25-12-2020 by Freddie del Curatolo
Christmas is a ritual, a habit, for many a simple convention.
Even if many have forgotten its original meaning, it is a pleasure and a convenience to be there because it is combined with the holidays, with not feeling guilty about spending a little money, with increasing our waistline with food, confectionery and ethylic gratifications and with meeting up with relatives, even the snake-like ones who meet up just for the holidays or at the notary when there is an inheritance to be shared out.
Christmas is a habit, and this year we have to celebrate it after months in which our usual habits have changed profoundly.
We no longer hug each other except in close family circles, we hardly ever see each other anymore and never in a normal way. We have lost all naturalness and we are also losing face (in the sense of mimicry, in the other sense we are beyond that now...).

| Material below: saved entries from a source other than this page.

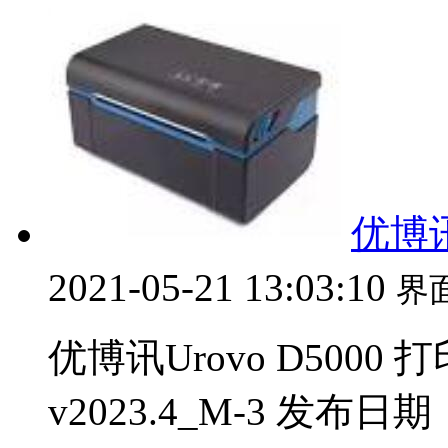
优博讯
2021-05-21 13:03:10
界
优博讯Urovo D5000
v2023.4_M-3 发布日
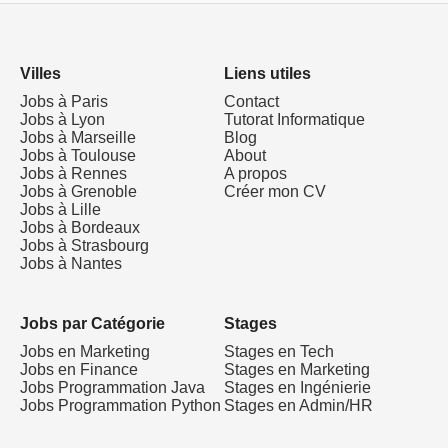
Villes
Liens utiles
Jobs à Paris
Contact
Jobs à Lyon
Tutorat Informatique
Jobs à Marseille
Blog
Jobs à Toulouse
About
Jobs à Rennes
A propos
Jobs à Grenoble
Créer mon CV
Jobs à Lille
Jobs à Bordeaux
Jobs à Strasbourg
Jobs à Nantes
Jobs par Catégorie
Stages
Jobs en Marketing
Stages en Tech
Jobs en Finance
Stages en Marketing
Jobs Programmation Java
Stages en Ingénierie
Jobs Programmation Python
Stages en Admin/HR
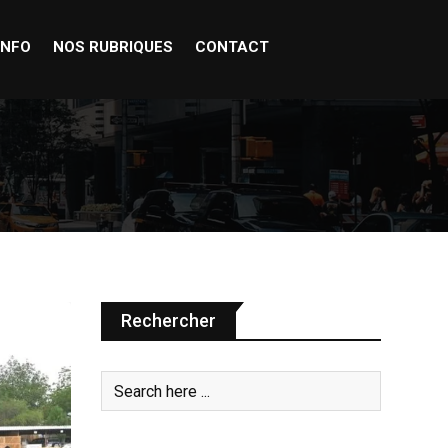
INFO
NOS RUBRIQUES
CONTACT
Rechercher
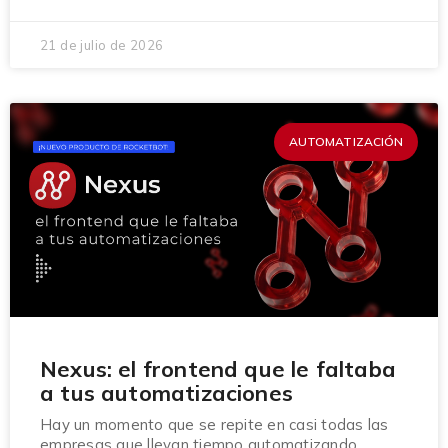
21 de julio de 2026
AUTOMATIZACIÓN
Nexus: el frontend que le faltaba
a tus automatizaciones
Hay un momento que se repite en casi todas las
empresas que llevan tiempo automatizando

The Western Christmas, cold outside and cold of feelings to be able to externalize, must be very hard for those who are used to make it a moment of joy.
Christmas in Kenya, instead, has always been "abnormal" in itself.
First of all, it's so hot, because it's the middle of summer (and you're dressed as Father Christmas, with Tsavo antelopes instead of reindeer).
People are almost forced to stay out of their houses, which are mostly huts. They often return from the cities to their home villages, where they are less controlled and can enjoy the festivities in blissful peace.
Secondly, 4 Kenyans out of 5 do not have a damn thing to spend, but somehow manage to spend it anyway to eat something special, offer two sweets to the children or drink an extra beer. Every year the poorer they get, the richer the few get. They are used to this too, and Covid-19 will not change that. And in their history they have never even had a whiff of a "spring" of social equality.
Thirdly, they pray and sing hymns to the Lord together, something that in Italy is done by a few elderly people or small groups of pure souls that almost everyone considers a bit crazy or incurable bigots. Here, on the other hand, it is one of those habits that sticks, brings people together and brings hope in the form of sharing.
Once again this year the three main assumptions in Kenya will remain, with the usual heat, a slightly more serious poverty (but it is said every year) and the only difference that the aggregations could not (African conditional obligatory, because it sends the police of a town that has a maximum of three vehicles to simultaneously check 210 churches in its district...) take place with more than 100 people in the same place.
All this makes us think that Christmas will still be celebrated more here than in Italy, for example. That no gifts will be exchanged, but smiles, that the decorations on the trees will be sweet mangoes to eat, and that in order to escape contagion, people will not shut themselves up within four walls, but will all dive into the ocean, splashing and raising seawater that does not allow the transmission of the virus and other diseases. And then you have to explain what disease exactly, because it is not as if at Christmas we stop dying of malnutrition, malaria, infections from water and animals and so on.
But that those who have always believed that Christmas is something else, that it should not remind us of solidarity, patience with our neighbours who are different from us, the ability to give happiness before thinking of receiving it, now get it into their heads that when things change for the worse, Africa will always be better prepared than others.